Transport Minister S. Iswaran said Singapore will start with up to 2,500 daily arrivals across the nine countries. He said the places rank among the Southeast Asian nation’s top 20 trading partners.

“They have significant investments, a strong business presence, and sizeable communities in Singapore,” Iswaran said during a briefing, adding the government will press on with border reopening. “It is, therefore, important that we reconnect with them early.”

With this move, Singapore Airlines Ltd. is expanding its vaccinated travel lanes network to 14 cities, with more points on special designated flights to be announced in coming weeks, the company said in a statement on Saturday.

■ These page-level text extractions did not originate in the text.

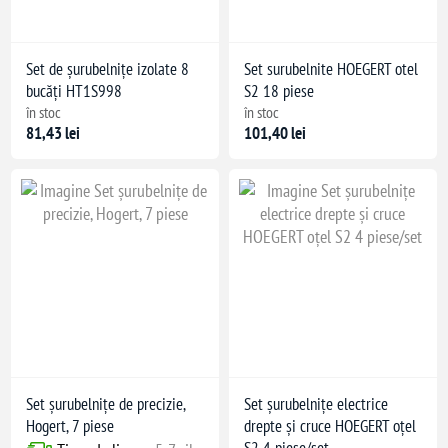
Set de șurubelnițe izolate 8
Set surubelnite HOEGERT otel
bucăți HT1S998
S2 18 piese
în stoc
în stoc
81,43 lei
101,40 lei
Set șurubelnițe de precizie,
Set șurubelnițe electrice
Hogert, 7 piese
drepte și cruce HOEGERT oțel
S2 4 piese/set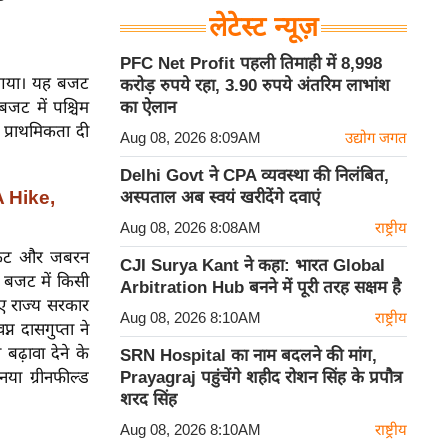
लेटेस्ट न्यूज़
PFC Net Profit पहली तिमाही में 8,998
ा गया। यह बजट
करोड़ रुपये रहा, 3.90 रुपये अंतरिम लाभांश
जट में पश्चिम
का ऐलान
 प्राथमिकता दी
Aug 08, 2026 8:09AM
उद्योग जगत
Delhi Govt ने CPA व्यवस्था की निलंबित,
A Hike,
अस्पताल अब स्वयं खरीदेंगे दवाएं
Aug 08, 2026 8:08AM
राष्ट्रीय
डिकेट और जबरन
CJI Surya Kant ने कहा: भारत Global
 बजट में किसी
Arbitration Hub बनने में पूरी तरह सक्षम है
ए राज्य सरकार
Aug 08, 2026 8:10AM
राष्ट्रीय
्न दासगुप्ता ने
बढ़ावा देने के
SRN Hospital का नाम बदलने की मांग,
या ग्रीनफील्ड
Prayagraj पहुंचेंगे शहीद रोशन सिंह के प्रपौत्र
शरद सिंह
Aug 08, 2026 8:10AM
राष्ट्रीय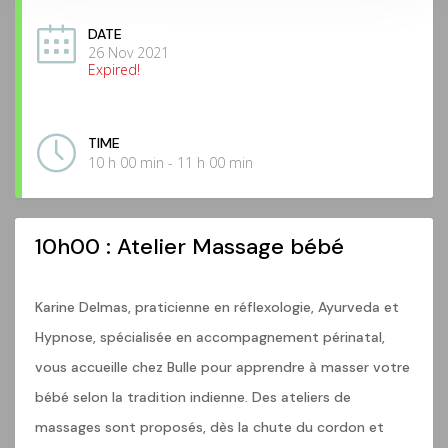
DATE
26 Nov 2021
Expired!
TIME
10 h 00 min - 11 h 00 min
10h00 : Atelier Massage bébé
Karine Delmas, praticienne en réflexologie, Ayurveda et
Hypnose, spécialisée en accompagnement périnatal,
vous accueille chez Bulle pour apprendre à masser votre
bébé selon la tradition indienne. Des ateliers de
massages sont proposés, dès la chute du cordon et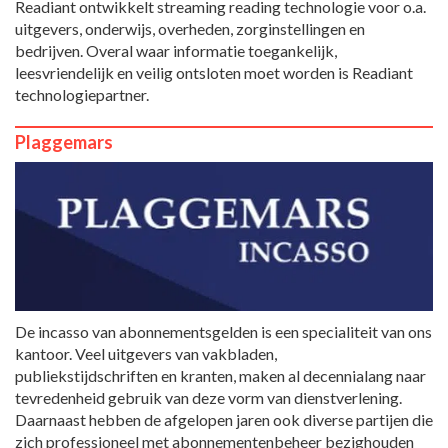
Readiant ontwikkelt streaming reading technologie voor o.a.
uitgevers, onderwijs, overheden, zorginstellingen en
bedrijven. Overal waar informatie toegankelijk,
leesvriendelijk en veilig ontsloten moet worden is Readiant
technologiepartner.
Plaggemars
De incasso van abonnementsgelden is een specialiteit van ons
kantoor. Veel uitgevers van vakbladen,
publiekstijdschriften en kranten, maken al decennialang naar
tevredenheid gebruik van deze vorm van dienstverlening.
Daarnaast hebben de afgelopen jaren ook diverse partijen die
zich professioneel met abonnementenbeheer bezighouden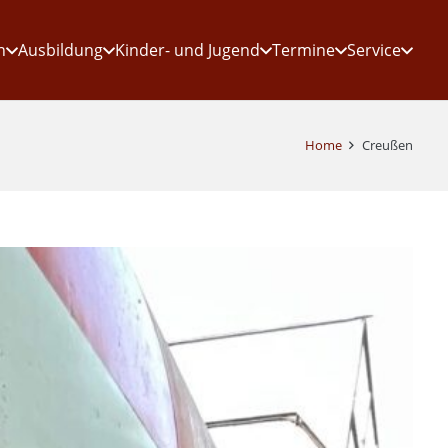
n
Ausbildung
Kinder- und Jugend
Termine
Service
Home
Creußen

Singapore already allows quarantine-free travel from so-called Category I places like China, Hong Kong, Macau and Taiwan, though most of those places haven’t reciprocated. Under the vaccinated travel lane arrangements in place with Germany and Brunei, close to 2,000 travelers have entered Singapore and there have been only two Covid-19 cases detected at the point of arrival.

Earlier, Singapore had already shortened quarantine periods for travellers from several countries including the U.S. from Oct. 7. The government was under pressure from American officials to remove the requirement to isolate completely, people familiar with the matter said, partly because travelers from Singapore could more freely enter the U.S., the island nation’s biggest foreign investor.

A woman with a suitcase scans a phone with the Trace Together contact-tracing app for Safe Entry into Jewel Changi Airport mall in Singapore, on Sunday, Oct. 3, 2021. Singapore Trade Minister Gan Kim Yong said the government is committed to reopening the country gradually after reimposing domestic curbs such as making work-from-home the default and cutting the number of diners to deal with a surge in cases.

The government is eager to restore connectivity given the importance of aviation, tourism and business to the trade-reliant economy. Passenger traffic at Changi Airport, a key international hub for travel and cargo, was just 2% of pre-Covid levels in the first eight months of this year, while Singapore Airlines Ltd.’s passenger numbers are a tiny fraction of what they were in 2019.

Changi Airport posted its first annual net loss in the year through March because of the pandemic and flag-carrier Singapore Airlines has suffered hefty losses.